▸ EXERCISE GOAL: Search the records for the word "link" and copy each line in which it appears.

Bounding box prediction data
____________________
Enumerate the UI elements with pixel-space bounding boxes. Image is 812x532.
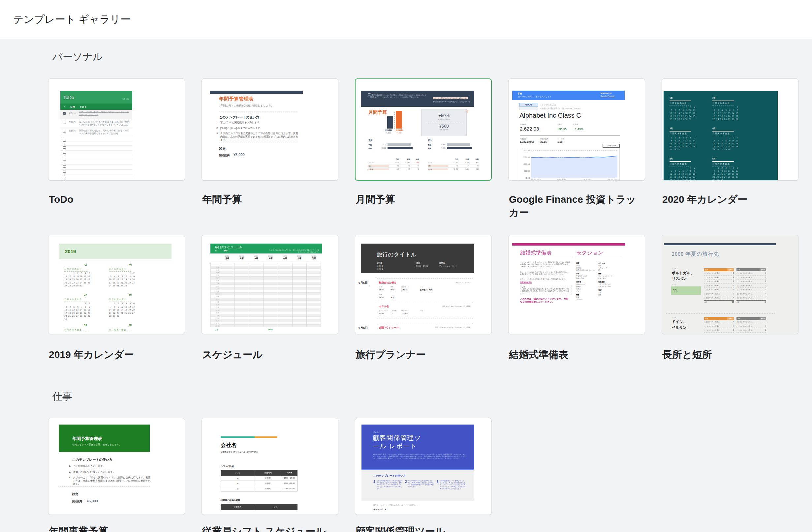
- template-label[interactable]: Google Finance 投資トラッカー: [509, 193, 641, 219]
- mb-table-row: その他 ¥1,450 ¥1,500 ¥50: [428, 168, 479, 171]
- mb-panel-pct-label: 開始残高の増加率: [421, 119, 466, 120]
- pc-pros-table-1: 長所 重要度 ここにテキストを挿入。5ここにテキストを挿入。4ここにテキストを挿…: [704, 268, 734, 303]
- checkbox-icon[interactable]: [63, 153, 66, 156]
- checkbox-icon[interactable]: [63, 139, 66, 142]
- gf-xtick: 8月 9, 2020: [583, 178, 591, 180]
- calendar-month: 6月 日 月 火 水 木 金 土 1 2 3 4 5 6 7 8 9 10 11…: [712, 158, 749, 181]
- wedding-item: 予算見積もり表: [576, 275, 597, 277]
- template-card-todo[interactable]: ToDo 1/3 完了 ✓ 日付 タスク ✓ 9月7日 完了した項目の列 A に…: [48, 78, 185, 181]
- checkbox-checked-icon[interactable]: ✓: [63, 112, 66, 115]
- shift-bar-teal: [221, 437, 255, 438]
- checkbox-icon[interactable]: [63, 167, 66, 171]
- template-card-pros-cons[interactable]: 2000 年夏の旅行先 行き先 1 ポルトガル、 リスボン スコア 11 長所 …: [662, 235, 798, 334]
- calendar-month: 5月 日 月 火 水 木 金 土 1 2 3 4 5 6 7 8 9 10 11…: [669, 158, 707, 181]
- shift-row: B 8 時間 16:00～00:00: [221, 481, 298, 486]
- wedding-top-bar: [512, 243, 625, 246]
- template-label[interactable]: 旅行プランナー: [356, 348, 494, 361]
- template-label[interactable]: 年間事業予算: [49, 525, 187, 532]
- gf-change-pct: +1.43%: [573, 128, 583, 131]
- todo-date: 9月7日: [69, 112, 75, 115]
- schedule-week-label: 週: [215, 250, 217, 251]
- wedding-list-colA: 概要 ToDo招待先結婚式当日のスケジュール 予算 予算見積もり表詳細な予算 招…: [576, 261, 597, 300]
- crm-usage-section: このテンプレートの使い方 1 この顧客関係管理ツールを初めて設定する場合は、[設…: [361, 470, 474, 501]
- gf-symbol-input[interactable]: GOOG: [519, 103, 538, 106]
- budget-usage-item: 1. 下の行 13 に開始残高を入力します。: [216, 121, 299, 124]
- template-label[interactable]: 従業員シフト スケジュール: [202, 525, 341, 532]
- gf-range-selector[interactable]: 12 Months: [603, 144, 620, 148]
- section-heading-personal: パーソナル: [53, 50, 103, 64]
- todo-date: 9月8日: [69, 121, 75, 124]
- template-label[interactable]: 月間予算: [356, 193, 494, 206]
- template-card-schedule[interactable]: 毎日のスケジュール 週 開始日 セル C2 に週の開始日を入力すると、曜日と日付…: [202, 235, 338, 334]
- travel-title: 旅行のタイトル: [377, 251, 417, 258]
- crm-footer-bold: ダッシュボード: [373, 508, 386, 511]
- wedding-link[interactable]: 共有方法を見る: [520, 281, 532, 283]
- cal2019-banner: 2019: [59, 243, 172, 259]
- template-card-annual-budget[interactable]: 年間予算管理表 1年間の月々の出費を計画、管理しましょう。 このテンプレートの使…: [202, 78, 338, 181]
- checkbox-icon[interactable]: [63, 144, 66, 147]
- travel-date2: 9月6日: [359, 326, 368, 330]
- gf-ytick: 0.00: [526, 177, 530, 179]
- todo-date: 9月9日: [69, 130, 75, 133]
- pc-row: ここにテキストを挿入。2: [737, 328, 766, 332]
- checkbox-icon[interactable]: [63, 173, 66, 175]
- schedule-row: 13:00: [211, 290, 321, 292]
- template-card-shift-schedule[interactable]: 会社名 従業員シフト スケジュール（2000年1月） シフトの詳細 シフト 勤務…: [202, 418, 338, 515]
- travel-th: 空港: [391, 286, 393, 288]
- calendar-month: 3月 日 月 火 水 木 金 土 1 2 3 4 5 6 7 8 9 10 11…: [64, 294, 104, 321]
- wedding-title: 結婚式準備表: [520, 250, 552, 256]
- travel-th: メモ: [420, 310, 423, 311]
- gf-powered-by: POWERED BY: [600, 92, 612, 94]
- pc-row: ここにテキストを挿入。2: [737, 288, 766, 292]
- template-label[interactable]: 顧客関係管理ツール: [356, 525, 494, 532]
- template-card-crm[interactable]: 初めての 顧客関係管理ツ ール レポート 連絡先の整理、販売プロセスの強化、継続…: [355, 418, 492, 515]
- checkbox-icon[interactable]: [63, 163, 66, 166]
- todo-empty-row: [60, 160, 132, 165]
- wedding-item: 招待先: [576, 267, 597, 269]
- checkbox-icon[interactable]: [63, 130, 66, 133]
- template-label[interactable]: 年間予算: [202, 193, 341, 206]
- checkbox-icon[interactable]: [63, 121, 66, 124]
- template-card-google-finance[interactable]: 手順 セル B4 に株式シンボルを入力します POWERED BY Google…: [508, 78, 645, 181]
- template-card-2019-calendar[interactable]: 2019 1月 日 月 火 水 木 金 土 1 2 3 4 5 6 7 8 9 …: [48, 235, 185, 334]
- template-card-travel-planner[interactable]: 旅行のタイトル 旅行者 旅行者 1 旅行者 2 日付 9月5日〜9月6日 目的地…: [355, 235, 492, 334]
- template-card-wedding[interactable]: 結婚式準備表 セクション このテンプレートを使ってさまざまな情報を 1 か所にま…: [508, 235, 645, 334]
- checkbox-icon[interactable]: [63, 148, 66, 151]
- cal2020-panel: 1月 日 月 火 水 木 金 土 1 2 3 4 5 6 7 8 9 10 11…: [664, 91, 778, 181]
- mb-header-band: メモ セルに開始残高を設定してから、下の [収入] と [支出] の表にカテゴリ…: [361, 91, 474, 107]
- template-label[interactable]: 2019 年カレンダー: [49, 348, 187, 361]
- schedule-row: 15:00: [211, 300, 321, 303]
- shift-subtitle: 従業員シフト スケジュール（2000年1月）: [221, 450, 259, 454]
- template-label[interactable]: 結婚式準備表: [509, 348, 648, 361]
- pc-rows: ここにテキストを挿入。2ここにテキストを挿入。3ここにテキストを挿入。2: [737, 320, 766, 332]
- gf-exchange-input[interactable]: [519, 107, 538, 110]
- section-heading-work: 仕事: [53, 390, 72, 403]
- schedule-note: セル C2 に週の開始日を入力すると、曜日と日付が自動的に更新されて、その週のス…: [269, 249, 319, 253]
- divider: [219, 142, 298, 143]
- pc-pros-table-2: 長所 重要度 ここにテキストを挿入。4ここにテキストを挿入。4ここにテキストを挿…: [704, 317, 734, 332]
- travel-col-line: 9月5日〜9月6日: [416, 265, 428, 267]
- travel-td: 17:00: [379, 312, 383, 314]
- travel-flight-route: 東京からニューヨーク: [421, 282, 470, 283]
- todo-task: 完了した項目のスタイルを変更するには、[表示形式] > [条件付き書式] にアク…: [79, 120, 130, 126]
- checkbox-icon[interactable]: [63, 177, 66, 180]
- template-label[interactable]: ToDo: [49, 193, 187, 206]
- pc-dest-name: リスボン: [672, 276, 687, 281]
- pc-row: ここにテキストを挿入。4: [704, 320, 734, 324]
- shift-rows: A 8 時間 08:00～16:00 B 8 時間 16:00～00:00 C …: [221, 476, 298, 491]
- google-finance-link[interactable]: Google Finance: [600, 95, 614, 97]
- crm-small-label: 初めての: [373, 431, 380, 433]
- gf-beta: 1.00: [557, 141, 563, 143]
- schedule-day: 9月3日 月曜: [220, 255, 234, 260]
- schedule-banner: 毎日のスケジュール 週 開始日 セル C2 に週の開始日を入力すると、曜日と日付…: [211, 243, 322, 253]
- todo-col-check: ✓: [64, 105, 66, 108]
- template-card-business-budget[interactable]: 年間予算管理表 年間のビジネス収支を計画、管理しましょう。 このテンプレートの使…: [48, 418, 185, 515]
- pc-row: ここにテキストを挿入。3: [704, 328, 734, 332]
- template-label[interactable]: 2020 年カレンダー: [662, 193, 801, 206]
- template-label[interactable]: 長所と短所: [662, 348, 801, 361]
- template-label[interactable]: スケジュール: [202, 348, 341, 361]
- template-card-monthly-budget[interactable]: メモ セルに開始残高を設定してから、下の [収入] と [支出] の表にカテゴリ…: [355, 78, 492, 181]
- mb-bar2-value: ¥1,500: [393, 132, 405, 134]
- checkbox-icon[interactable]: [63, 158, 66, 161]
- template-card-2020-calendar[interactable]: 1月 日 月 火 水 木 金 土 1 2 3 4 5 6 7 8 9 10 11…: [662, 78, 798, 181]
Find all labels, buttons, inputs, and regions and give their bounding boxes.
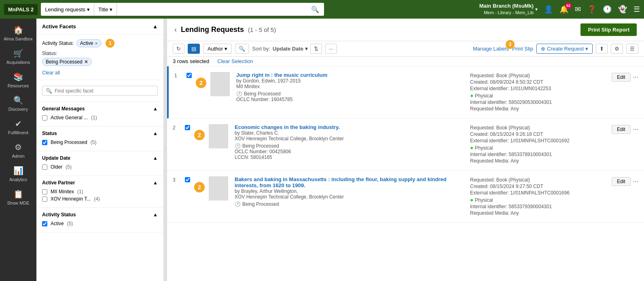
____________________
▸ YOUR RESPONSE:
- wedding-link[interactable]: 共有方法を見る: [520, 281, 532, 283]
- google-finance-link[interactable]: Google Finance: [600, 95, 614, 97]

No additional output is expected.